Taylor - Theoretic Arithmetic.pdf - Platonic Philosophy

BOOK Two 129
In the second place, it is observable, that the difference between
12 and 20 is 8; between 20 and 36 is 16; between 36
and 68 is 32; between 68 and 132 is 64, and so on, which differences
are in a duple ratio.
In the third place, if the number which exceeds its preceding
number by 8, is added to the number immediately preceding
that which is so exceeded, the sum will be the following number,
immediately preceding that which exceeds by 8. Thus
36+24=60, the number immediately preceding 68. Thus too
68+56=124, which immediately precedes 132. And 132 +
120=252. And so of the rest. From all which it is evident,
that the series of unevenly-even numbers ad infinitum may
be easily obtained.
CHAPTER XXXVIII
On the aggregate of the parts of the terms of different series.
THE sum of the parts of each term of the duple series, 2, 4,
8, 16, 32, 64, &c. is equal to the whole of the term less by
unity. Thus the part of 2 is 1; the parts of 4 are 2 and 1,
the sum of which is 3; the parts of 8 are 4, 2, and 1, the aggregate
of which is 7; and the parts of 16 are 8, 4, 2, 1, the sum
of which is 15. And so of the rest.
But each of the terms of the triple series 3, 9, 27, 81, 243,
~rc. exceeds the double of the sum of its parts by unity.

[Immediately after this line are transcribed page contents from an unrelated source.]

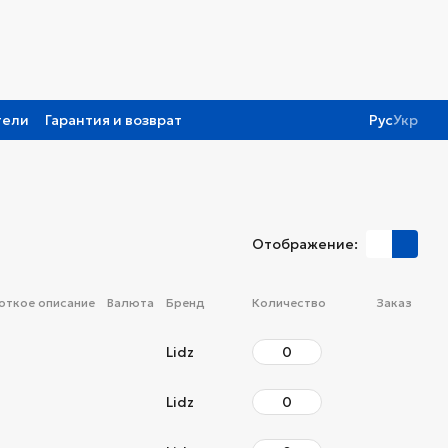
тели
Гарантия и возврат
Рус
Укр
Отображение:
откое описание
Валюта
Бренд
Количество
Заказ
Lidz
Lidz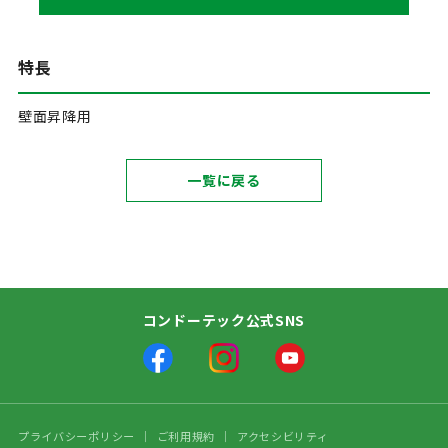
特長
壁面昇降用
一覧に戻る
コンドーテック公式SNS
プライバシーポリシー
ご利用規約
アクセシビリティ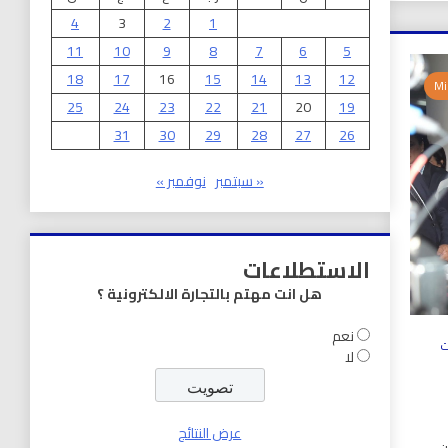
4
3
2
1
11
10
9
8
7
6
5
18
17
16
15
14
13
12
25
24
23
22
21
20
19
31
30
29
28
27
26
« سبتمبر
نوفمبر »
الاستطلاعات
هل انت مهتم بالتجارة الالكترونية ؟
نعم
ت
لا
عرض النتائج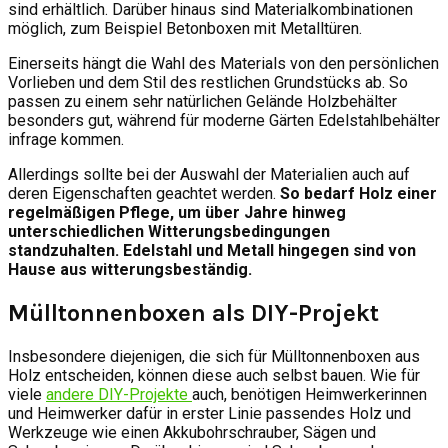
sind erhältlich. Darüber hinaus sind Materialkombinationen
möglich, zum Beispiel Betonboxen mit Metalltüren.
Einerseits hängt die Wahl des Materials von den persönlichen
Vorlieben und dem Stil des restlichen Grundstücks ab. So
passen zu einem sehr natürlichen Gelände Holzbehälter
besonders gut, während für moderne Gärten Edelstahlbehälter
infrage kommen.
Allerdings sollte bei der Auswahl der Materialien auch auf
deren Eigenschaften geachtet werden.
So bedarf Holz einer
regelmäßigen Pflege, um über Jahre hinweg
unterschiedlichen Witterungsbedingungen
standzuhalten. Edelstahl und Metall hingegen sind von
Hause aus witterungsbeständig.
Mülltonnenboxen als DIY-Projekt
Insbesondere diejenigen, die sich für Mülltonnenboxen aus
Holz entscheiden, können diese auch selbst bauen. Wie für
viele
andere DIY-Projekte
auch, benötigen Heimwerkerinnen
und Heimwerker dafür in erster Linie passendes Holz und
Werkzeuge wie einen Akkubohrschrauber, Sägen und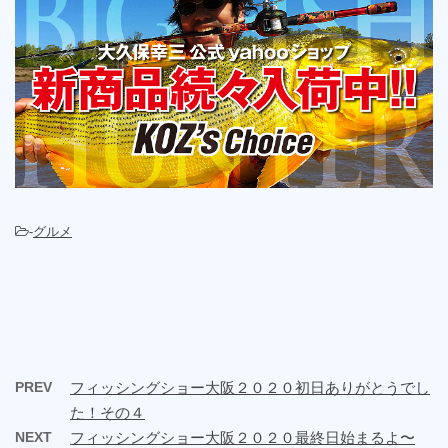
-
グルメ
PREV
フィッシングショー大阪２０２０初日ありがとうでし
た！その４
NEXT
フィッシングショー大阪２０２０最終日始まるよ〜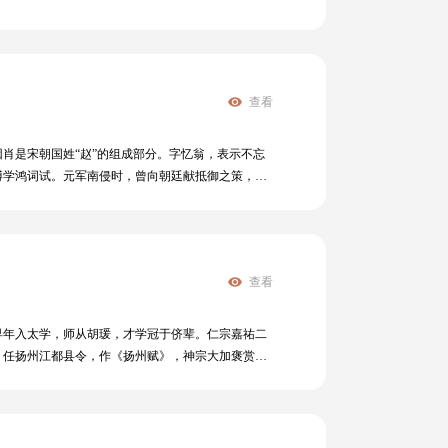
查看
因肖是宋朝国姓“赵”的组成部分。字忆翁，表示不忘
博学鸿词试。元军南侵时，曾向朝廷献抵御之策，未
去国土根基。有诗集《心史》《郑所南先生文集》
查看
王观早年入太学，师从胡瑗，才学冠于侪辈。仁宗嘉祐二
），任扬州江都县令，作《扬州赋》，神宗大加褒赏。
友善。能词，格近柳永，语多清隽。〔庆清朝慢〕
然之浙东》最为脍炙人口。也能诗，其《游侠曲》
》1卷，有明嘉靖二十四年刻本。又著有《芍药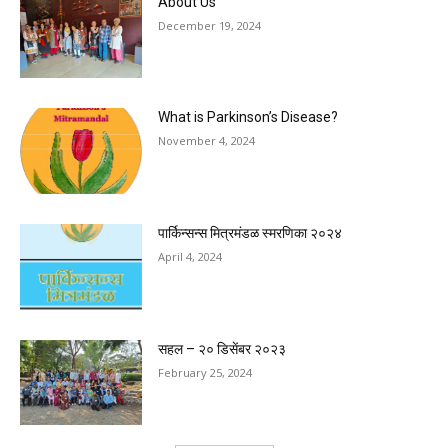
About Us
December 19, 2024
What is Parkinson’s Disease?
November 4, 2024
पार्किन्सन्स मित्रमंडळ स्मरणिका २०२४
April 4, 2024
सहल – २० डिसेंबर २०२३
February 25, 2024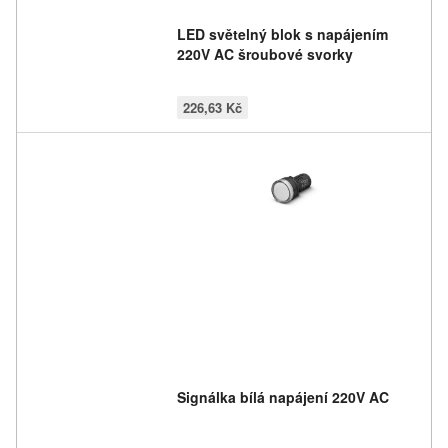
LED světelný blok s napájením
220V AC šroubové svorky
226,63 Kč
Signálka bílá napájení 220V AC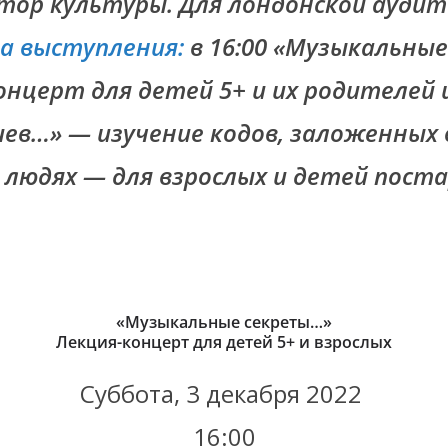
тор культуры. Для лондонской ауди
а выступления:
в 16:00 «Музыкальны
нцерт для детей 5+ и их родителей и
иев…» — изучение кодов, заложенных 
 людях — для взрослых и детей пост
«Музыкальные секреты…»
Лекция-концерт для детей 5+ и взрослых
Суббота, 3 декабря 2022
16:00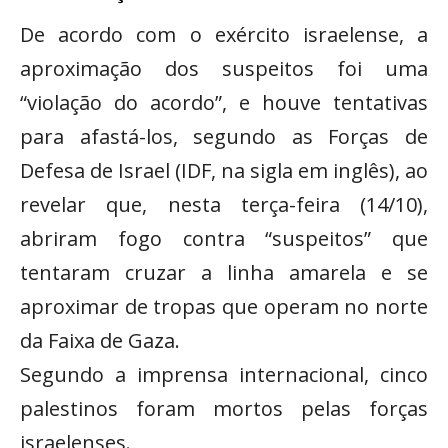
De acordo com o exército israelense, a
aproximação dos suspeitos foi uma
“violação do acordo”, e houve tentativas
para afastá-los, segundo as Forças de
Defesa de Israel (IDF, na sigla em inglês), ao
revelar que, nesta terça-feira (14/10),
abriram fogo contra “suspeitos” que
tentaram cruzar a linha amarela e se
aproximar de tropas que operam no norte
da Faixa de Gaza.
Segundo a imprensa internacional, cinco
palestinos foram mortos pelas forças
israelenses.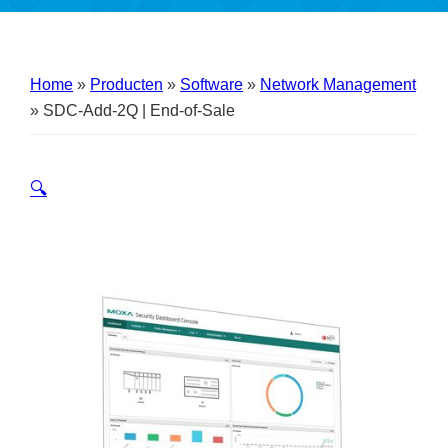
Home
»
Producten
»
Software
»
Network Management
»
SDC-Add-2Q | End-of-Sale
🔍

Thus
the only part of 3 is 1; and 3 exceeds 2 by 1. The parts of 9
are 3 and 1; and 9 exceeds the double of the aggregate of
these, i.e. 8 by 1. Thus too 27 exceeds the double of 13,
the aggregate of its parts 9, 3 and 1 by 1. Thus also, 81 exceeds
the double of 40 the sum of its parts, 27, 9, 3, and 1, by
1. And thus 243 exceeds twice 121, the aggregate of its parts,
81, 27, 9, 3 and 1 by 1. And so of the rest.